However, customers are generally nontechnical and would be unable to understand the code developed to test the requirements. Instead they would reject the process and either not understand what they were agreeing to, or complain bitterly. Instead of showing customers code, write the tests using plain English and sentences. In a similar fashion to how your story defines a high-level view in a few sentences, acceptance tests should describe the scenario in a few sentences. Even if the customers are technical, you still don't want to discuss the technical details.

There are different styles of how to write the tests. One popular style is the Given, When, Then syntax. For example, your test might be written as follows:

Given a new user account

When it is created on the system

Then the password should default to P@ssw0rd

These can be as complex as required to solve the specific problem you are testing:

Given an overdrawn account

And a valid debit card

When the customer requests cash from an ATM

Then an error message should be displayed

And no cash is returned

And the card is returned back to the customer

Having the tests in this style is how the customers can effectively contribute in the planning session and define the tests, while also being able to verify and sign-off on the details. An important fact around having them in this style is the language and terminology used. It has been our experience that customers are also more enthusiastic about testing when the test cases are defined in this fashion as they feel they are adding real value to the project because of the automatic bond felt by being closer to the project and more involved. This provides a positive feeling about the application from the beginning which hopefully will be carried over when you deliver the software and the customer sees all the tests they helped write passing with working functionally.

If you notice when the test was written there was no mention of technical details, terms, or implementation.

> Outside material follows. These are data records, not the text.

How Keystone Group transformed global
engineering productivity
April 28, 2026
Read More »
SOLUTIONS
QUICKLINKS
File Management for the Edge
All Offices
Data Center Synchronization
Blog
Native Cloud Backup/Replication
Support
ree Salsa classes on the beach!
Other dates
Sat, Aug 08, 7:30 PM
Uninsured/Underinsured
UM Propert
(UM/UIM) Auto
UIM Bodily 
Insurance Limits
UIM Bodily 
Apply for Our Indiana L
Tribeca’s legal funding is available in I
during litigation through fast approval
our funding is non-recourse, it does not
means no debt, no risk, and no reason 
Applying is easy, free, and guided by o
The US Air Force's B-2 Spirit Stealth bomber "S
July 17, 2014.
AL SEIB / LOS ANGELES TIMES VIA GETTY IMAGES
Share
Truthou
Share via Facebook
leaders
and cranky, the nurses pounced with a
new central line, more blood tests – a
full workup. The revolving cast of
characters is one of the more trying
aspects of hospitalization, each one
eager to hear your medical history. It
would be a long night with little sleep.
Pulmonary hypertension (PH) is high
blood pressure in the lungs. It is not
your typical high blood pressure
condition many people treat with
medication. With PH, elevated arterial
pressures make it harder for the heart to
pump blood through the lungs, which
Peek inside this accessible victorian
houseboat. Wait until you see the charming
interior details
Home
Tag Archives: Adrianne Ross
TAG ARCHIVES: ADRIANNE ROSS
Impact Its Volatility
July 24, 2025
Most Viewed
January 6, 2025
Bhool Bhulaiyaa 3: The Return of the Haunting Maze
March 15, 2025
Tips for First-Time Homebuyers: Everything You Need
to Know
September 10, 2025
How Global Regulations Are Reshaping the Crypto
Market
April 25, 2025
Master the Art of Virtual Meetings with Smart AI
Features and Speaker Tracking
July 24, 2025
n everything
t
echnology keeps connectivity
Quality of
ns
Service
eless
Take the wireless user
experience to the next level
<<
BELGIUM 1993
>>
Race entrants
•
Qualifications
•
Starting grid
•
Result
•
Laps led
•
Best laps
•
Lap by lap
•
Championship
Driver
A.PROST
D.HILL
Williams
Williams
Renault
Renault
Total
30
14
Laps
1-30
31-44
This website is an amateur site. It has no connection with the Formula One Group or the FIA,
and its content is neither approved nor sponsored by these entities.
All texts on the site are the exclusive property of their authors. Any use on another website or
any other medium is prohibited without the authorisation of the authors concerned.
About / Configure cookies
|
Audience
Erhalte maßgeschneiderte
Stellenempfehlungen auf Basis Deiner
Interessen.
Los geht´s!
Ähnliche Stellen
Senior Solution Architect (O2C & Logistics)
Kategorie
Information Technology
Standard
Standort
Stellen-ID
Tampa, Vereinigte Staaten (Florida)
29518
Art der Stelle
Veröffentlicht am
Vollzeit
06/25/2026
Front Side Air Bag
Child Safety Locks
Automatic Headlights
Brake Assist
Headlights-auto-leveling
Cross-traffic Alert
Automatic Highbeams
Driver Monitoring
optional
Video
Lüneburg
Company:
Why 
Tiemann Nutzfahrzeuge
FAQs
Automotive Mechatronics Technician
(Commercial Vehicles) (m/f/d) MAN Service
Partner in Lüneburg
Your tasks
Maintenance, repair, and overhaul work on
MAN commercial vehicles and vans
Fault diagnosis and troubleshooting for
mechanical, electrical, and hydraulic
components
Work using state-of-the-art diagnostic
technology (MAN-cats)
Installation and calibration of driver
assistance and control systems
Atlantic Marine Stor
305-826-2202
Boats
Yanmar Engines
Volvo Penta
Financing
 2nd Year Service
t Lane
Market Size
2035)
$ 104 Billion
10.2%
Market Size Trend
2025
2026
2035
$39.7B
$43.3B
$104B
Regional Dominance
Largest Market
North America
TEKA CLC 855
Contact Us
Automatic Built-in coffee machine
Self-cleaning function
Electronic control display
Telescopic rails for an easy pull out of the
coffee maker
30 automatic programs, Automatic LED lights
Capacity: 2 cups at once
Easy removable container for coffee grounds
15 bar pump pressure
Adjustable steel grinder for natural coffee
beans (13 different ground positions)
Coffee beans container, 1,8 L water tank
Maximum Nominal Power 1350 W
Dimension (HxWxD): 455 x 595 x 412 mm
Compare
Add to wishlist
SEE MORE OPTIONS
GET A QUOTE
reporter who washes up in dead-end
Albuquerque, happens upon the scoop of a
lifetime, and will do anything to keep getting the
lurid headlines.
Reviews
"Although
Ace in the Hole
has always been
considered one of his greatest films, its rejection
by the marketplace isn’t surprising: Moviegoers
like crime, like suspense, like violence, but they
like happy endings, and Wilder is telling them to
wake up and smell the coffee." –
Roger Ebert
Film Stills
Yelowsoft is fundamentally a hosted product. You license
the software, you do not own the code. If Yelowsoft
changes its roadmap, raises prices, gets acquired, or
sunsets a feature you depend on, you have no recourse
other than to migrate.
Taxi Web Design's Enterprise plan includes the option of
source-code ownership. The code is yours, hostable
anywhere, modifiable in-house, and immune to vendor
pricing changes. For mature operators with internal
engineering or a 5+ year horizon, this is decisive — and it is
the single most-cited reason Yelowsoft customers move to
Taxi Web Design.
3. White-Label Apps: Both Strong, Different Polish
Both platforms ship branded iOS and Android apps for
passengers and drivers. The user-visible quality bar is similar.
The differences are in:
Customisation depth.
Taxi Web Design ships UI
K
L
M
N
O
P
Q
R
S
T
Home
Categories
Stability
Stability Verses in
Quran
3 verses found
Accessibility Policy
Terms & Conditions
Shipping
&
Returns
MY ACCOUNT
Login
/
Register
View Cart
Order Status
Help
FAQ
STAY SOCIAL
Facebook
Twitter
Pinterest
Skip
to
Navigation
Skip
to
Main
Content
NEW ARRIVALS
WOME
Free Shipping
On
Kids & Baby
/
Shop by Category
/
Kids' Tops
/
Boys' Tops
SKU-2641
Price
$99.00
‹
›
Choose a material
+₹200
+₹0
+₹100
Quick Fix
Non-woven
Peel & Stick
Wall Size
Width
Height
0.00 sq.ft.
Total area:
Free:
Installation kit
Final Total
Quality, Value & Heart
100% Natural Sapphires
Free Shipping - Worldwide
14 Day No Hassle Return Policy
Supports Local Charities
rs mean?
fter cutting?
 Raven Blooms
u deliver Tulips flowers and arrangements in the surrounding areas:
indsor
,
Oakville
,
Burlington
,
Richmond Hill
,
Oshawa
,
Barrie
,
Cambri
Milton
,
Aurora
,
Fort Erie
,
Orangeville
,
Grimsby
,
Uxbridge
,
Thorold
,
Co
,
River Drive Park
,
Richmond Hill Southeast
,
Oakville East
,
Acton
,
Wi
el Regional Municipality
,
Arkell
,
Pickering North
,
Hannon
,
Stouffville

Instead, you should focus on the business problem and scenario, using the same language as the business would use to describe the problem. This has two major benefits. The first is that you don't need a technical background to understand the scenario and the expected outcome. Secondly, if the underlying implementation changes you don't need to go back and update your tests to reflect this change. This is important because the tests are high-level and potentially cover a number of different components of your code base. You don't want them to be dependent on the exact details as over time they will change. By remaining high-level, you allow the flexibility for the system to change without having to affect the tests. Of course, if the scenario is no longer valid because it has been dropped or changed in some way then the test should be updated to reflect this.

Tests which hang around and are not useful are harmful to a project and test suite. The test suite should be as streamlined and focused as possible, enough tests to provide a very high level of confidence, but no wastage. Having redundant tests causes higher maintenance, and as a result, higher costs and frustration. If the test isn't providing any value — remove it.

When you have the tests in place, the next question is how should they be run to ensure they pass? As with many different parts of testing you can either test it manually or you can automate the testing.

Executing these tests manually would be a time-consuming process. Although manual testing might seem the much faster option, in the long run it is more time-consuming as every time you change part of the system you need to re-run your set of manual tests. At the beginning while the system is small this might not be too much of a problem. However, as the system grows this will become more time-consuming and motivation will drop resulting in more mistakes and things potentially being missed. There is also the additional time of converting the scenarios created during planning into manual test cases for them to be executed. As you can see, it doesn't seem as cheap as you think.

The other approach is to automate the tests.

6.1.1. Using Automation

There are many ways to automate customer acceptance tests. One of the most popular approaches is using a tool called FitNesse,

6.1.2. FitNesse

FitNesse is based on Fit. Fit is an abbreviation for Framework for Integrated Testing originally developed by Ward Cunningham. One of the main motivations for Fit is to improve communication and collaboration, allowing customers and business analytics to write and execute tests against the system.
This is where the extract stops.